Accessible Qatar and LinkedIn SUS Scores by participants

The average SUS scores for both mobile apps i.e. Accessible Qatar and LinkedIn are shown in Fig. 6. There are different ways to interpret the SUS scores (Sauro 2018); these include percentiles, grades, adjectives, acceptability, and promoters and detractors. In this research, SUS scores are interpreted using percentiles which also include the grade as well.

Fig. 6.

Mean SUS Scores of Accessible Qatar and LinkedIn

The average SUS score of Accessible Qatar is 50, while the average SUS score of LinkedIn is 61.12. According to the grading scale interpretation of SUS scores by Sauro and Lewis (2016), Accessible Qatar and LinkedIn have “D” and “F” grade respectively. This shows that Accessible Qatar and LinkedIn mobile apps need major improvements and enhancements to meet the minimum usability scale requirements.

5 Conclusion

This research presented an expert evaluation of two apps i.e. Qatar Accessibility and LinkedIn using a set by heuristics by usability heuristics and accessibility guidelines. It was carried out as an extension of our previous study in which a web search interface (currently being developed as a part of our ongoing research) for visually impaired users was evaluated using a set of heuristics by Nielsen and accessibility guidelines. The key findings are as follows:

1. 1.

   The analysis of results revealed that they were similar to our previous research (Aqle et al. 2018). The usability heuristics and accessibility guidelines both contributed to the identification of usability problems which needs to be fixed in the apps for better interaction experience of the user with both of the apps.

2. 2.

   In comparison to Nielsen’s heuristics, the usability heuristics allowed identification of usability problems especially based on three new heuristics namely, Skills, Pleasurable and respectful interaction with the user, and Privacy. Although, these three heuristics contributed less but supported experts in finding major issues which had otherwise remained undetected.

3. 3.

   The visibility and recognition usability heuristics were more commonly broken heuristics in both apps. The ignorance of these and other heuristics means the important usability problem would remain undetected.

4. 4.

   The alternatives guideline was highly broken guideline in both apps.

5. 5.

   There are a usability heuristics like “error prevention”, and “help users recognize, diagnose, and recover from errors” which are similar to accessibility guidelines like “error identification”, “error suggestion”, and “error prevention”. Such heuristics/guidelines revealed similar usability problems in both apps.

6. 6.

   The mean SUS score shows that both apps need major improvements and enhancements to meet the minimum usability requirements.

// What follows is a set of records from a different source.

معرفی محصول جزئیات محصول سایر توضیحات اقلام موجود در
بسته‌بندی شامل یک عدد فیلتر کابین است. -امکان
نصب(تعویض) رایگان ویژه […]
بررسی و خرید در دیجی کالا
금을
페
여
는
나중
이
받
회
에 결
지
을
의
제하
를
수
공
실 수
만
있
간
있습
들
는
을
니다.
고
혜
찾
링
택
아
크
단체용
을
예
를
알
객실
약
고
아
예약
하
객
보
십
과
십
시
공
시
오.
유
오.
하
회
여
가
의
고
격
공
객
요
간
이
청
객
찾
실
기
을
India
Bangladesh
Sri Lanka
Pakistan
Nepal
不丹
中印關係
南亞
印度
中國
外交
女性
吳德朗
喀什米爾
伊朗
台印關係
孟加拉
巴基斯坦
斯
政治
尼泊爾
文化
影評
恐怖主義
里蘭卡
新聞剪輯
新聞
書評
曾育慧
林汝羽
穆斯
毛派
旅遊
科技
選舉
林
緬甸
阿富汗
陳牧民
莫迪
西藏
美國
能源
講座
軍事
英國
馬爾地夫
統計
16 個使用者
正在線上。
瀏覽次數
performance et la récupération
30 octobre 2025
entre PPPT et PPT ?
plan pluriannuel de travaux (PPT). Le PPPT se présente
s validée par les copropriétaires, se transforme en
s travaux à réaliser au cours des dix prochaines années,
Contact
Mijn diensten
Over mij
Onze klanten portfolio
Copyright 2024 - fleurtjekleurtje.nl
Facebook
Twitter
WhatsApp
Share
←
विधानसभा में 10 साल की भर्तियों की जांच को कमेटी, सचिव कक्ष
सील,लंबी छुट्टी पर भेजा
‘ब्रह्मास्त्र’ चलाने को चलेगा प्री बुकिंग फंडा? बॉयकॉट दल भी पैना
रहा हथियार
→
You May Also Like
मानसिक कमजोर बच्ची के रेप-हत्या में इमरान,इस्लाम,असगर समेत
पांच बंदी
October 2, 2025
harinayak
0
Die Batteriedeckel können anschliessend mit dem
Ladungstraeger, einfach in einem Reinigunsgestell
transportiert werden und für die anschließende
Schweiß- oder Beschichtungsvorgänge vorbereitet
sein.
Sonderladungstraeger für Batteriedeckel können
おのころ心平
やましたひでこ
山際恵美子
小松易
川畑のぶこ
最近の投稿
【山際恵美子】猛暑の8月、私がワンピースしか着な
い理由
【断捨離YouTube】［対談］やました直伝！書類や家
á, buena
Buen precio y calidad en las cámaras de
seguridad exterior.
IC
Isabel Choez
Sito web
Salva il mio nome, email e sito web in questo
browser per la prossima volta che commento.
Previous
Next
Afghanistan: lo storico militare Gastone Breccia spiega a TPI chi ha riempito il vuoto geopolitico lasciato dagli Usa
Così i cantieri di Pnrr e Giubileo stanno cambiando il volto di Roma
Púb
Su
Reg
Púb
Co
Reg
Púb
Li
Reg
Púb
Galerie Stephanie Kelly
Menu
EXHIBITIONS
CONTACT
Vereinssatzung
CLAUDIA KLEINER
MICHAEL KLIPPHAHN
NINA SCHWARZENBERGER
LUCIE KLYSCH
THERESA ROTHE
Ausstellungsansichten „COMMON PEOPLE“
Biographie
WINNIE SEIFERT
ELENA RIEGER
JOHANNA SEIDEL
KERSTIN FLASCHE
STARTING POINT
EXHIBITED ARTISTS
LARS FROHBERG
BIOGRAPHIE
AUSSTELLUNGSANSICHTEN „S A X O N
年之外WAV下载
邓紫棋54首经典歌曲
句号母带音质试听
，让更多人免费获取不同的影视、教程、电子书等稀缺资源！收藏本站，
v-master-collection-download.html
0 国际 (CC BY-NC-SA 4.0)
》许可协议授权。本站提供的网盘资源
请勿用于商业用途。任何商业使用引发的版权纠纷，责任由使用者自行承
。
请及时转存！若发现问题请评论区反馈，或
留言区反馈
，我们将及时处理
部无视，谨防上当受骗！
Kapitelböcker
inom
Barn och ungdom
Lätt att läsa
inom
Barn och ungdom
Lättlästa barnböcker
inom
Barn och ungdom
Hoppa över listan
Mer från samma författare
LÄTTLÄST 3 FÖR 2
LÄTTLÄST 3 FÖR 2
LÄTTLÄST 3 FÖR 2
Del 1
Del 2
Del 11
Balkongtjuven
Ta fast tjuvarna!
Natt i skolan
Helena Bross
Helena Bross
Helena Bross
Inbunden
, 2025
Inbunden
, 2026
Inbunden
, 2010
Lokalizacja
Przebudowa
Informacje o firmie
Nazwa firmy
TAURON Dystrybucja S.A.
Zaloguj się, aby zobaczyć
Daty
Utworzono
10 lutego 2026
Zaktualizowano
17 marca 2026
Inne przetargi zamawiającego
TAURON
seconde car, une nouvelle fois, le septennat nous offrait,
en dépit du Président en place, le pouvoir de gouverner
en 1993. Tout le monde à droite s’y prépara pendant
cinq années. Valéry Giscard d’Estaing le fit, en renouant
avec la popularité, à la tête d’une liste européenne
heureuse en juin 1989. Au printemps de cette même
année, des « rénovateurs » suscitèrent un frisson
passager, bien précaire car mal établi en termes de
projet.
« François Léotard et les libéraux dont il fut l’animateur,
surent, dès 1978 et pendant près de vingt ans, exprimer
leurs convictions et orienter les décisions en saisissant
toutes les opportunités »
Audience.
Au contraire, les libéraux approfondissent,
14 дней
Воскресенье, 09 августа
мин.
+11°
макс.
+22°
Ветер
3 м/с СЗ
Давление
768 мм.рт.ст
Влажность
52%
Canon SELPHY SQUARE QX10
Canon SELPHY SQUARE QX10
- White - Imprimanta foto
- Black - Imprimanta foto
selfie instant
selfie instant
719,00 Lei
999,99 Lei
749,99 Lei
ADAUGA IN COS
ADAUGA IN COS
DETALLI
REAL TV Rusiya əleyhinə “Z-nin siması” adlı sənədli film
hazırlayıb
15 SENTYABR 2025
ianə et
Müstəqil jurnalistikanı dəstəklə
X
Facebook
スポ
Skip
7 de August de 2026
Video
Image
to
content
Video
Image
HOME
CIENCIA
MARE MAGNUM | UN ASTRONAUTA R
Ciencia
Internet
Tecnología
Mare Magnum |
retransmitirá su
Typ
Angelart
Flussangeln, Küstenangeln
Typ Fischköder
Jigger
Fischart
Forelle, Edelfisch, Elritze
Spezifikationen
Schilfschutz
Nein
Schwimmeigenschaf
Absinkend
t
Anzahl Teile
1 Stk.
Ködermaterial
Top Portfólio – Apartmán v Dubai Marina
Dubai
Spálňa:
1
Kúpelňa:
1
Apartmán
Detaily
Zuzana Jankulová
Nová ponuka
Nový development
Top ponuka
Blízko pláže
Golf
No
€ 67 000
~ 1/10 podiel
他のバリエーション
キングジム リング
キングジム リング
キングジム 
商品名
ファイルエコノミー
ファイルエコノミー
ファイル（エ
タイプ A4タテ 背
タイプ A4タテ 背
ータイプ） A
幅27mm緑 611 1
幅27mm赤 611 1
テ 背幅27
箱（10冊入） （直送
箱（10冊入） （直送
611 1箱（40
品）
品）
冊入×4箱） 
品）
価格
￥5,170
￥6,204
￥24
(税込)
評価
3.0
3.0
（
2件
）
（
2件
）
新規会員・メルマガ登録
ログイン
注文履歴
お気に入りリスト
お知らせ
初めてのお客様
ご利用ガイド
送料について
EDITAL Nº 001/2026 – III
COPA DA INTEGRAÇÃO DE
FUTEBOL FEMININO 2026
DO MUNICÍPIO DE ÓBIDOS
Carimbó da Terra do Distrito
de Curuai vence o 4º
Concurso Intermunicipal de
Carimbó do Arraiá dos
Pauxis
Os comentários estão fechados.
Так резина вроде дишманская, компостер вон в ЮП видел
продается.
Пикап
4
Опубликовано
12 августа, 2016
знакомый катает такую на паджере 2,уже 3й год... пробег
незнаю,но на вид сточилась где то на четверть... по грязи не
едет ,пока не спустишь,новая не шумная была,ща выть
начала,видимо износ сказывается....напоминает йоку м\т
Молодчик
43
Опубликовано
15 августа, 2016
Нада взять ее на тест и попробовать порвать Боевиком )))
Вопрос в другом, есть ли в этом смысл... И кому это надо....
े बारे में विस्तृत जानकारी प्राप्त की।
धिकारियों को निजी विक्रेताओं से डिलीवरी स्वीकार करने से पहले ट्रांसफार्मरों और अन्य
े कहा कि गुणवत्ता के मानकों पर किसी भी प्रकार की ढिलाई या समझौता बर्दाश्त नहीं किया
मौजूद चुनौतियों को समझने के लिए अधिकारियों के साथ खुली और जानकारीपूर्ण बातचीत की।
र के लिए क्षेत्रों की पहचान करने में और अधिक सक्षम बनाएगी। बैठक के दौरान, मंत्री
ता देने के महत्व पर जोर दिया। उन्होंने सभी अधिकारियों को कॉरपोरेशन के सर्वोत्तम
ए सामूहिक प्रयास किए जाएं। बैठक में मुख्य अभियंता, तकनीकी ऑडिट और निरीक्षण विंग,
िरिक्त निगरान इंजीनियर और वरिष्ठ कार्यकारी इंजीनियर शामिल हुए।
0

While working on the design and development of an app, it is often possible to give more emphasis on either a set of usability heuristics or a set of accessibility guidelines such that other set may be overlooked. Based on the evaluation carried out as a part of our previous and this research, both usability heuristics and accessibility guidelines are equally important. The ignorance of either of them means critical usability and accessibility problems which should have been fixed would remain undetected.

WCAG is the standard guidelines to make the web accessible to people with disabilities when it comes to the implementation/evaluation of the accessibility of the content. However, the set of usability heuristics varies from the domain to domain; for instance, heuristics for deaf web user experience (Yeratziotis and Zaphiris 2017), heuristics for children with ASD (Khowaja et al. 2015), heuristics for child e-learning (Alsumait and Al-Osaimi 2009) among others. Thus, it is important for researchers to identify an appropriate set of heuristics to identify relevant usability problems in the user interface.

In future, the researchers can evaluate more apps especially in their local context. They can also use WCAG 2.1 guidelines for the evaluation of web content.